Collected data entries -
[Start of Attachment]
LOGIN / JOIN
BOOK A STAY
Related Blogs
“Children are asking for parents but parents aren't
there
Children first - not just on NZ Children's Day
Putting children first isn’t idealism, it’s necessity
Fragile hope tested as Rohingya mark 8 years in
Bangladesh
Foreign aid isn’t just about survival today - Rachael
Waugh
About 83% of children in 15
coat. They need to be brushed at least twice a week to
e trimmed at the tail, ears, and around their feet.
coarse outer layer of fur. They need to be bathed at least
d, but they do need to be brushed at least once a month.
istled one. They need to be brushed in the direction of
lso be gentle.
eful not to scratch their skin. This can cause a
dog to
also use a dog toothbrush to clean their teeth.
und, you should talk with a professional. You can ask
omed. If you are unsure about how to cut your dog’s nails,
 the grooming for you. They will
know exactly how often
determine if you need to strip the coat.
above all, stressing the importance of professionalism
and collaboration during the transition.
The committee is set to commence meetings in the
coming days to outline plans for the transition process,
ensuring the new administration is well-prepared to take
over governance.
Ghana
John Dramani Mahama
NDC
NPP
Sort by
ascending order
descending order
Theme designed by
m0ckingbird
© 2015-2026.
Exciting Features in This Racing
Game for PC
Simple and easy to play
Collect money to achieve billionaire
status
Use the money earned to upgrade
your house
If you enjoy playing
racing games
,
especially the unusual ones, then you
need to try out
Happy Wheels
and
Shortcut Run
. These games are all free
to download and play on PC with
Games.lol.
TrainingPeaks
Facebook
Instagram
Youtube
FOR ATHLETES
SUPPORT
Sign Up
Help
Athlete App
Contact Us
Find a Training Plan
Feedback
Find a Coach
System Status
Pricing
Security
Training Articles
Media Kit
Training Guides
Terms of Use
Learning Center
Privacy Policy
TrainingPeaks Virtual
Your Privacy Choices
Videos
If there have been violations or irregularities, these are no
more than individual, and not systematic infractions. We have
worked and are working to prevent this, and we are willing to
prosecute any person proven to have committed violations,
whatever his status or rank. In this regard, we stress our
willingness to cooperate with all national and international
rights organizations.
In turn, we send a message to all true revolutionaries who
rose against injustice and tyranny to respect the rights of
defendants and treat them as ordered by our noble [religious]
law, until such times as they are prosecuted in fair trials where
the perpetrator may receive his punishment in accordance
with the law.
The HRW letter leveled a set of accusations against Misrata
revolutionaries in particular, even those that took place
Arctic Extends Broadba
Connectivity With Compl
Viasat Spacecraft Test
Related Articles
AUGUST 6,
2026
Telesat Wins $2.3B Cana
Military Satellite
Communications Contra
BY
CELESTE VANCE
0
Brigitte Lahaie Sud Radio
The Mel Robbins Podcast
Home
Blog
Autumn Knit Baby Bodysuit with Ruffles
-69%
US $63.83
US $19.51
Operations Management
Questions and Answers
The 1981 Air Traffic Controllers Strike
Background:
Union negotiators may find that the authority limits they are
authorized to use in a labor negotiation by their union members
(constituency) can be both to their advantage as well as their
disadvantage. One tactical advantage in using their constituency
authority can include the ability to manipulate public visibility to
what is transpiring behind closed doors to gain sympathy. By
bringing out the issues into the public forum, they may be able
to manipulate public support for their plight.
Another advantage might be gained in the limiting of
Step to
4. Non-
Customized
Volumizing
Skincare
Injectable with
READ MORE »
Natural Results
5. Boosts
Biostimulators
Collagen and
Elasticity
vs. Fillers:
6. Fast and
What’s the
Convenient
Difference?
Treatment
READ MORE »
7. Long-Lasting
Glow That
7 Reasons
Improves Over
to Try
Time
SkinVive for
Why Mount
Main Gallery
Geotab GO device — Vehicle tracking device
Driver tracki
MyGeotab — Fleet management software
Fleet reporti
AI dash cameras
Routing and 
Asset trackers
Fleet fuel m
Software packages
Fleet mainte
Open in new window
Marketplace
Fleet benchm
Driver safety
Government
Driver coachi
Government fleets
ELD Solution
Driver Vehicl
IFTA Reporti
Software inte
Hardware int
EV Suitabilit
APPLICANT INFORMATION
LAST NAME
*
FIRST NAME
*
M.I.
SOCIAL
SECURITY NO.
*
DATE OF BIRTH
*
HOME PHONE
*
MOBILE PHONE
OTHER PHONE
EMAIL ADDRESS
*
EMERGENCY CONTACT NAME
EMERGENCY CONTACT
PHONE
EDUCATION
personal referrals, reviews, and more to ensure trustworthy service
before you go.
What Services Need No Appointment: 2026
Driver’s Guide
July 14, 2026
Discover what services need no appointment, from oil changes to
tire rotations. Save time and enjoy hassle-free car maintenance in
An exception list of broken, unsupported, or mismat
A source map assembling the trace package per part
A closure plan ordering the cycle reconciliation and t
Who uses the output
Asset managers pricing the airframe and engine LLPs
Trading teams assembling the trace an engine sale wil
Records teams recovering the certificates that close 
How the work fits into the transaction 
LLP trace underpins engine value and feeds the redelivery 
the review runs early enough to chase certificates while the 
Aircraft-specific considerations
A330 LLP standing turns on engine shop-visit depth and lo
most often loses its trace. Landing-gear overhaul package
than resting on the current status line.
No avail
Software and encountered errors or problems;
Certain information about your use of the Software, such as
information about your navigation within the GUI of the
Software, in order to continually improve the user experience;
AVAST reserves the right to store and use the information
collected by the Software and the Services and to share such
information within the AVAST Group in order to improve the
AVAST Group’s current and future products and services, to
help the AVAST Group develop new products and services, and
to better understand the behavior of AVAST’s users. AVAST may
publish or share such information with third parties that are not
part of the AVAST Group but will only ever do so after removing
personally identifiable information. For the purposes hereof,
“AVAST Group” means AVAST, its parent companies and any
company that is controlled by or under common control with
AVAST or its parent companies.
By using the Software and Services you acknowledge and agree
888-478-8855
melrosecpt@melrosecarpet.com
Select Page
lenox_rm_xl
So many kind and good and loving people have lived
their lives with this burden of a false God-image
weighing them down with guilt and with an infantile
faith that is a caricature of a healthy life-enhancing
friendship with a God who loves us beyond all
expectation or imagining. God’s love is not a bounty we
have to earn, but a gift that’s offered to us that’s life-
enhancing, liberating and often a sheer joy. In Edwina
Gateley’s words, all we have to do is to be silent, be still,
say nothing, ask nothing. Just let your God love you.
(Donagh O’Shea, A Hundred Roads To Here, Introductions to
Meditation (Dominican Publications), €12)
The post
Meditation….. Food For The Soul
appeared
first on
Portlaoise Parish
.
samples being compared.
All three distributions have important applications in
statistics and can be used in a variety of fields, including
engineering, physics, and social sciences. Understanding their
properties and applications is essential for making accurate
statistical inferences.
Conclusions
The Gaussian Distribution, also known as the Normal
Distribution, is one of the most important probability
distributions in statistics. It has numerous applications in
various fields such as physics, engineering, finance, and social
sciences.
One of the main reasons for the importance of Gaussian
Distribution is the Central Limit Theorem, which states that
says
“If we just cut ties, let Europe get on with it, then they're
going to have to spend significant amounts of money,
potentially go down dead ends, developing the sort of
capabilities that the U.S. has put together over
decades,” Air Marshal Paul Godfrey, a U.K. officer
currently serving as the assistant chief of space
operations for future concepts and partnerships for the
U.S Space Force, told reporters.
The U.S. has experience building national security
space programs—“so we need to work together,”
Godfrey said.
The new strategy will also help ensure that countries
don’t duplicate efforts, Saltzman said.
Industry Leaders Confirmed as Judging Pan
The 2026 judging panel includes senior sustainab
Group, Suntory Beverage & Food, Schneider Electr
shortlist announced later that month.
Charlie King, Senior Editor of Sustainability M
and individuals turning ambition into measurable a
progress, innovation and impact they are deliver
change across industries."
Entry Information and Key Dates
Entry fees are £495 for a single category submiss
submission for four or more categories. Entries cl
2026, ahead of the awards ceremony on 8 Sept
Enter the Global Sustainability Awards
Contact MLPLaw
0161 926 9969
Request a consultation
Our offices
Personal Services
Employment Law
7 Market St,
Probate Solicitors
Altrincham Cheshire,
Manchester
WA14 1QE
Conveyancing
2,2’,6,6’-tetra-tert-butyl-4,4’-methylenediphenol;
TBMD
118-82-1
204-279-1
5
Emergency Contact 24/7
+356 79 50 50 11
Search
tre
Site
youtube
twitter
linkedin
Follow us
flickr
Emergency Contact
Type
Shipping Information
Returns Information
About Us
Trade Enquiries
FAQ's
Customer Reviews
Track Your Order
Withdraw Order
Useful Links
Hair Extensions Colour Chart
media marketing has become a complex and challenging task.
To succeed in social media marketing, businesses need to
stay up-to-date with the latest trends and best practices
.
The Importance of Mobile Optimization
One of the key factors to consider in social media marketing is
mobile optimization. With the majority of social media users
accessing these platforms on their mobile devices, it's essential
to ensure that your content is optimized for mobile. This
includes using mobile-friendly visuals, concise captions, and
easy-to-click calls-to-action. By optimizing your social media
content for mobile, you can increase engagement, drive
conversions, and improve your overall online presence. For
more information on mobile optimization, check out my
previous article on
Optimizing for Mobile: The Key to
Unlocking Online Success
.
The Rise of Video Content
[End of Attachment]
Work item -
From the entries, report every line in which the string "also" occurs.

Exercise output -
also use a dog toothbrush to clean their teeth.
The Gaussian Distribution, also known as the Normal
The new strategy will also help ensure that countries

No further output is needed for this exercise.